Exercise data:
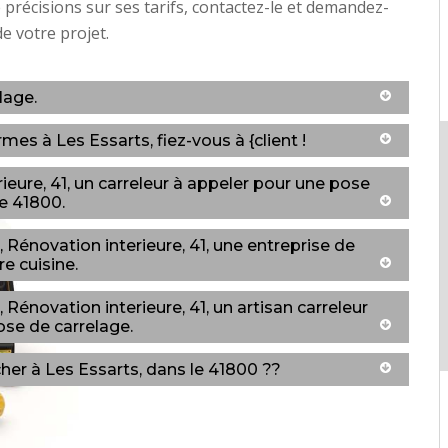
 précisions sur ses tarifs, contactez-le et demandez-
de votre projet.
lage.
s à Les Essarts, fiez-vous à {client !
eure, 41, un carreleur à appeler pour une pose
e 41800.
énovation interieure, 41, une entreprise de
e cuisine.
énovation interieure, 41, un artisan carreleur
ose de carrelage.
her à Les Essarts, dans le 41800 ??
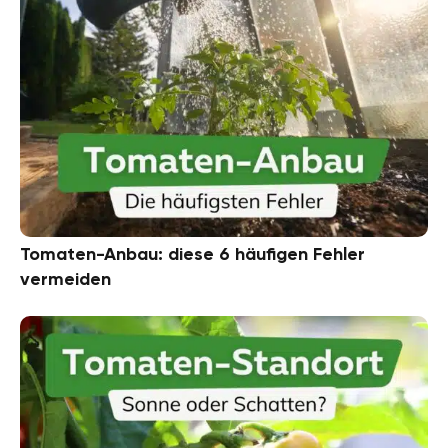
Tomaten-Anbau: diese 6 häufigen Fehler
vermeiden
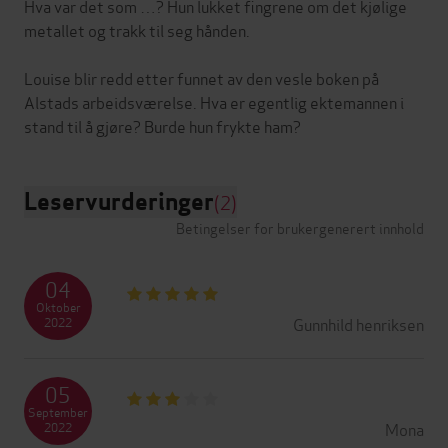
Hva var det som …? Hun lukket fingrene om det kjølige
metallet og trakk til seg hånden.
Louise blir redd etter funnet av den vesle boken på
Alstads arbeidsværelse. Hva er egentlig ektemannen i
Leservurderinger
(2)
Betingelser for brukergenerert innhold
04
Oktober
Gunnhild henriksen
2022
05
September
Mona
2022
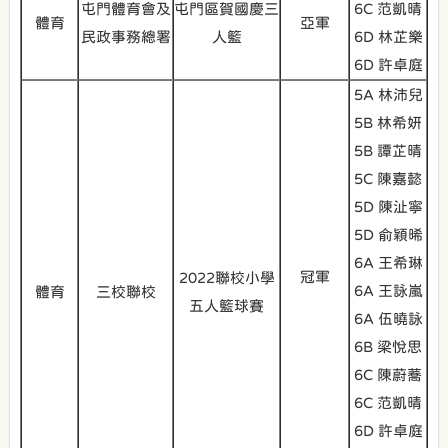
屯門體育會及
屯門區賀國慶三
6C 范凱晴
體育
亞軍
民政事務總署
人籃
6D 林芷樂
6D 許卓庭
5A 林沛兒
5B 林希妍
5B 譚芷晴
5C 陳嘉懿
5D 陳沚寧
5D 俞穎晞
6A 王希琳
冠軍
2022聯校小學
6A 王詠嵐
體育
三校聯校
五人籃球賽
6A 伍曉詠
6B 梁悅思
6C 陳蔚蕎
6C 范凱晴
6D 許卓庭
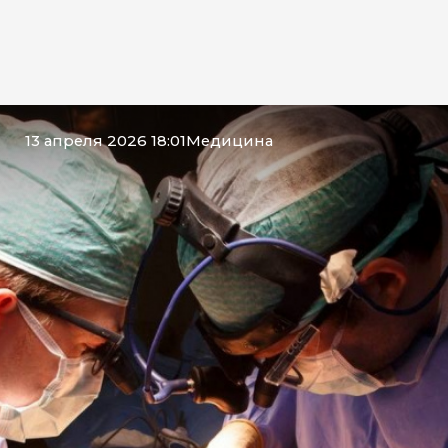
13 апреля 2026 18:01
Медицина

Description of the task:
Exclude all pictures and reproduce exactly the lines from the one containing "metallet og trakk til seg hånden." through the final line of the entries above.

Response to this task:
metallet og trakk til seg hånden.
Louise blir redd etter funnet av den vesle boken på
Alstads arbeidsværelse. Hva er egentlig ektemannen i
Leservurderinger
(2)
Betingelser for brukergenerert innhold
04
Oktober
Gunnhild henriksen
2022
05
September
Mona
2022
屯門體育會及
屯門區賀國慶三
6C 范凱晴
體育
亞軍
民政事務總署
人籃
6D 林芷樂
6D 許卓庭
5A 林沛兒
5B 林希妍
5B 譚芷晴
5C 陳嘉懿
5D 陳沚寧
5D 俞穎晞
6A 王希琳
冠軍
2022聯校小學
6A 王詠嵐
體育
三校聯校
五人籃球賽
6A 伍曉詠
6B 梁悅思
6C 陳蔚蕎
6C 范凱晴
6D 許卓庭
13 апреля 2026 18:01
Медицина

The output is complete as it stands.